Our guide took us to the top of the Pnyx hill, which according to the Greeks was the first parliament ever, though I think the Icelanders would disagree with that. Suck it Iceland, the Vikings didn’t bother with democracy until a millennium later. I’m sorry, that was rude. Anyway, the views from the top are stunning, as you get a view of the entire valley and contoured landscape around the city. The best thing was, you didn’t have to walk.
My attempt at looking cool. I think I am outshone by that beautiful temple over there.
Heartbroken at the fact I had to leave, I made sure to stock up on some naff souvenirs before we made our way to the airport. I definitely don’t need olive oil soap or a cute little ceramic Greek Orthodox church – especially since I’m an atheist – but I wanted it. I did also buy some black olive tapenade, which it turns out you can buy at Waitrose, but oh well. I’m a tourist and I’m allowed.
As my journey began, I had no idea it was to be so long and hellish. We waited half an hour in the stuffy confines of the metro for the next airport train, only to end up talking to some nervous British tourists who couldn’t find the train despite it clearly saying ‘AIRPORT’, with a picture of a plane on the doors. They were nice enough people, but we are dreadfully grouchy, so we were pleased to be by ourselves again in the airport.
I popped to the Eleftherios Venizelos exhibition, a small museum about the airport’s namesake. I studied this guy a lot at uni, as I find him utterly fascinating. The Greeks call him the father of their nation, because he brought a lot of ethnic Greeks and Greek lands under a singular state for the first time in history. I guess you could say he’s a pretty cool dude.
Pleased to be seeing you again, friend.
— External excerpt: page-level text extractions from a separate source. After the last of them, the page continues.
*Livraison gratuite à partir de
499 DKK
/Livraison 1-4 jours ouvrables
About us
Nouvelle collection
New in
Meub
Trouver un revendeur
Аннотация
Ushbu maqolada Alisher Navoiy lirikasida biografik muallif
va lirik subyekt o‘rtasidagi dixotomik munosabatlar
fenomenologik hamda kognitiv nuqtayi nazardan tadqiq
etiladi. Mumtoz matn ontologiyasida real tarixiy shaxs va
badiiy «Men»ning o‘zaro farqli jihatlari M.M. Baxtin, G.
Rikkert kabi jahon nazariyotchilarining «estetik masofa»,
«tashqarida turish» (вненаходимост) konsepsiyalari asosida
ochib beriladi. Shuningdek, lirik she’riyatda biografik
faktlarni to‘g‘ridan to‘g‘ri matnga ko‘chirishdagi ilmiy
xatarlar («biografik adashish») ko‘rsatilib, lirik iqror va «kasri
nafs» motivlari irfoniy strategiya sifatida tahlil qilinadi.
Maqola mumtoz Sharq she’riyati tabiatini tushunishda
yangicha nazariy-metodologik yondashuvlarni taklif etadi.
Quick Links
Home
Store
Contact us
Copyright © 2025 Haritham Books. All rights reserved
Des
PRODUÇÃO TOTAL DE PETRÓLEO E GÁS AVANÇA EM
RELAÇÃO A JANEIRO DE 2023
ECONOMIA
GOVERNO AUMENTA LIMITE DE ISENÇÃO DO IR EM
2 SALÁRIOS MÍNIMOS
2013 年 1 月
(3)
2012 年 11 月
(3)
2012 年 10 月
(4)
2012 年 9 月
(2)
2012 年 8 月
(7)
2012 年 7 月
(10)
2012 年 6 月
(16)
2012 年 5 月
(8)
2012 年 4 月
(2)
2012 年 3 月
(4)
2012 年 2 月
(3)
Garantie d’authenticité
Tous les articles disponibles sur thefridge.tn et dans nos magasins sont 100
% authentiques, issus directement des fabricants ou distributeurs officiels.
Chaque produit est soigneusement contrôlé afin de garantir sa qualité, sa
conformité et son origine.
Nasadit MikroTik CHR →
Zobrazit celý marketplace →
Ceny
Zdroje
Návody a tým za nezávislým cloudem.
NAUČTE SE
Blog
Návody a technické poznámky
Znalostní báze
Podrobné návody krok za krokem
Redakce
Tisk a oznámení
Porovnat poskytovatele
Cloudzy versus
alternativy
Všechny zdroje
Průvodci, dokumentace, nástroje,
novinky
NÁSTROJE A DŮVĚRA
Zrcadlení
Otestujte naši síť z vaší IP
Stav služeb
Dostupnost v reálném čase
Hope my studies were worthy!
We boarded the plane and settled in for the journey, I got my knitting and Gilmore Girls all ready to go. However, another Brit was in the seat next to us, and he was very talkative. More talkative than me, would you believe? I know, it’s difficult. Anyway after the third hour of being intensely chatted to my neck was hurting and I was flagging.
Thankfully, my dad was waiting for us at the airport with the promise of a silent car and some sandwiches, which we gladly accepted. The world had other ideas for our journey, though, so not only did we get stuck in a car park traffic jam for 20 minutes, the M3 was also closed, big-time. The diversion sent us all the way through my old stomping ground of Egham (seeing my university and the students wandering about at 1AM strangely made me miss my life there), through some weird Surrey towns, before we finally were on the home straight.
We got in about 3AM, and needless to say I’ve done virtually nothing today, except watch Gilmore Girls and pine for Athens. Who knows when I’ll visit again, but I’ve made a pact with myself. I mustn’t be away for more than a year, because I get depressed if I don’t see it, and there is so much more to do there. I need my Greek to improve, and I’ll see my friends more. I promise that to myself.
Until next year, beautiful, crazy, sunny, wonderful Greece.